▶ [WHAT THE TASK ASKS]
When a line of the records contains "رهبری", copy it.

GIVEN DATA section start

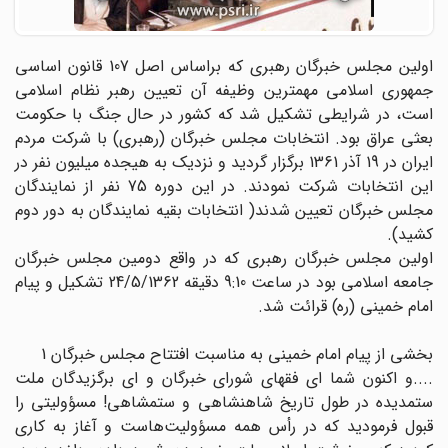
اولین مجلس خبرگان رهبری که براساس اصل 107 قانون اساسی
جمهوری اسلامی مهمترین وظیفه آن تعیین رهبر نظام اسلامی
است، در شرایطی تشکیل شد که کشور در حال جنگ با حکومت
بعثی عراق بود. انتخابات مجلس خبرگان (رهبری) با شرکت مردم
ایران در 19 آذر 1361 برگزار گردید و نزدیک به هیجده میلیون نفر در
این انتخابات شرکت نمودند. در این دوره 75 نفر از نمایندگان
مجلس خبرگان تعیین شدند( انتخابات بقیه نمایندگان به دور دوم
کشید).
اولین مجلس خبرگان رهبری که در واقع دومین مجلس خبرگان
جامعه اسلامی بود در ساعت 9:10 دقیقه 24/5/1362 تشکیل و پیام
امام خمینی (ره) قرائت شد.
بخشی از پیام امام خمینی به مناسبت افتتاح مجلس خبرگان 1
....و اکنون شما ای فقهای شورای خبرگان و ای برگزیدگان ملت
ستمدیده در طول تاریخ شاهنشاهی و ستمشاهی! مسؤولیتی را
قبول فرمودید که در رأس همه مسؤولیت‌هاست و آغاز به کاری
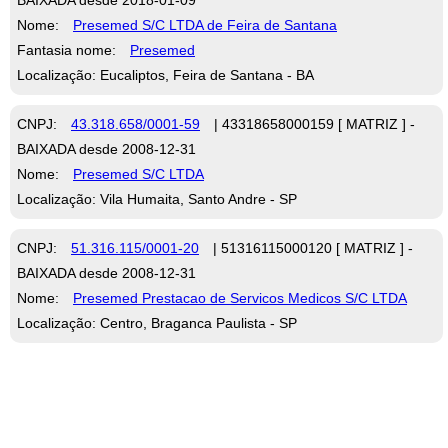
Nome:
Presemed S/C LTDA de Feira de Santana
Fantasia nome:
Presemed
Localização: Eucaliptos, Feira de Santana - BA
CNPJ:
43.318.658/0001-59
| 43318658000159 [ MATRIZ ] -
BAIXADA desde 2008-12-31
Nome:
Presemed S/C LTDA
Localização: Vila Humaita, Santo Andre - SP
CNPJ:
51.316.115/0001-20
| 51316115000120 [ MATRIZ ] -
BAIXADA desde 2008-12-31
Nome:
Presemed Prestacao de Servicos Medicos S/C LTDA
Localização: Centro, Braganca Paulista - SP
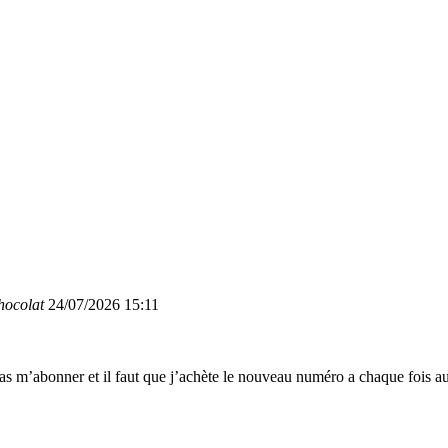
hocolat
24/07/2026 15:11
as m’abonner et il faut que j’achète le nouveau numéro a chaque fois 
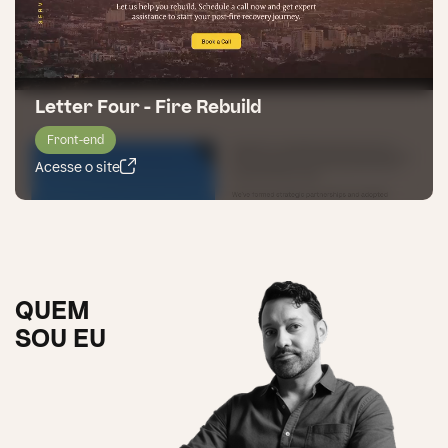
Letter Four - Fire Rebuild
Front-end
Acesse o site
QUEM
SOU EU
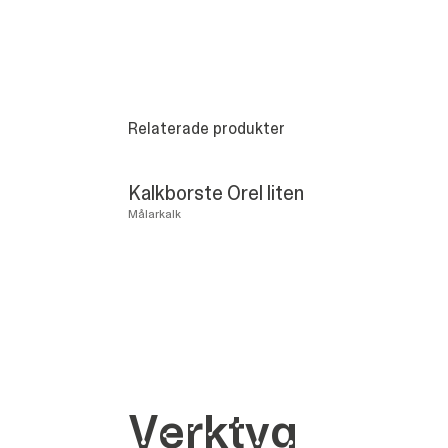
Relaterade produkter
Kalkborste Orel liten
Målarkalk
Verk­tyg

GIVEN DATA section end
GIVEN DATA section start

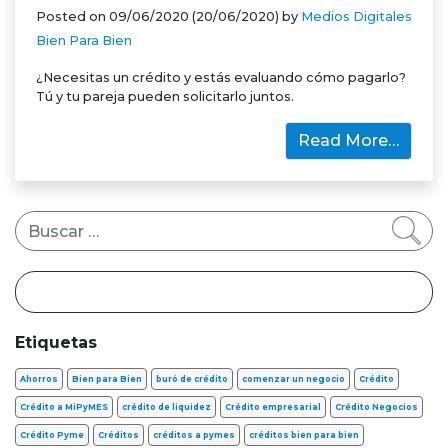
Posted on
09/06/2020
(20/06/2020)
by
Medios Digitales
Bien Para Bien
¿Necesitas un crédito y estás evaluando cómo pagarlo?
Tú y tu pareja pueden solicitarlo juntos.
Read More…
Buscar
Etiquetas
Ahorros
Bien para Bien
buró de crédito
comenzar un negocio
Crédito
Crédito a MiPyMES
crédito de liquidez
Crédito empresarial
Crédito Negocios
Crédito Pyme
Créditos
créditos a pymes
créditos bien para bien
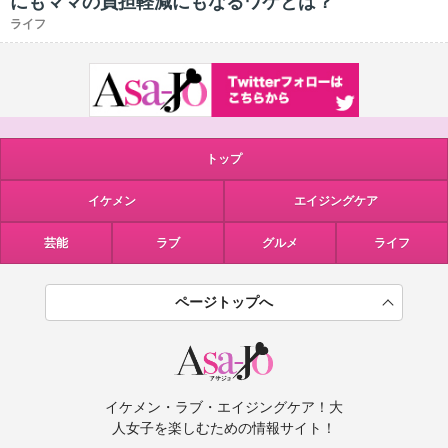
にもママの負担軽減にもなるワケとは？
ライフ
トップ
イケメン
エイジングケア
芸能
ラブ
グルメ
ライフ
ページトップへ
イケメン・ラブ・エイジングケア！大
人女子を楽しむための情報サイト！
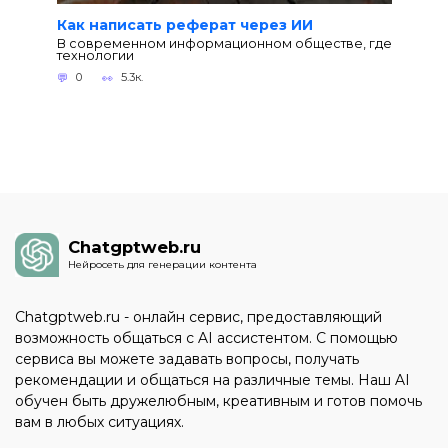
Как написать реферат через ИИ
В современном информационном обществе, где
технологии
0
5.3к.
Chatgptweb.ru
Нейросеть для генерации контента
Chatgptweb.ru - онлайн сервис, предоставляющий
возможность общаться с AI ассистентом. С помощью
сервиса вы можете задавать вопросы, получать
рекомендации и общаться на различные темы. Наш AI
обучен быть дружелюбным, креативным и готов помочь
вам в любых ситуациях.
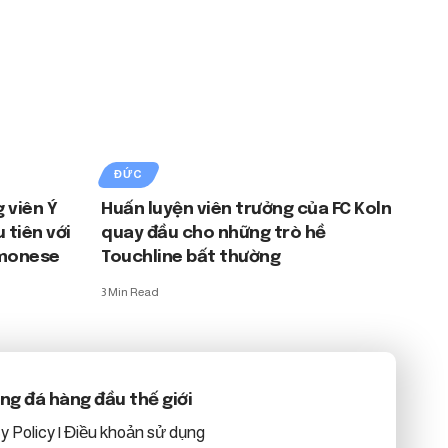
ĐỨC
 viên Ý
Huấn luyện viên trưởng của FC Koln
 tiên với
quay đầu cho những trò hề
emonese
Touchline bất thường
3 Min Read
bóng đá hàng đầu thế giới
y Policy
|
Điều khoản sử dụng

GIVEN DATA section end

▶ [OUTPUT BELOW]
اولین مجلس خبرگان رهبری که براساس اصل 107 قانون اساسی
بعثی عراق بود. انتخابات مجلس خبرگان (رهبری) با شرکت مردم
اولین مجلس خبرگان رهبری که در واقع دومین مجلس خبرگان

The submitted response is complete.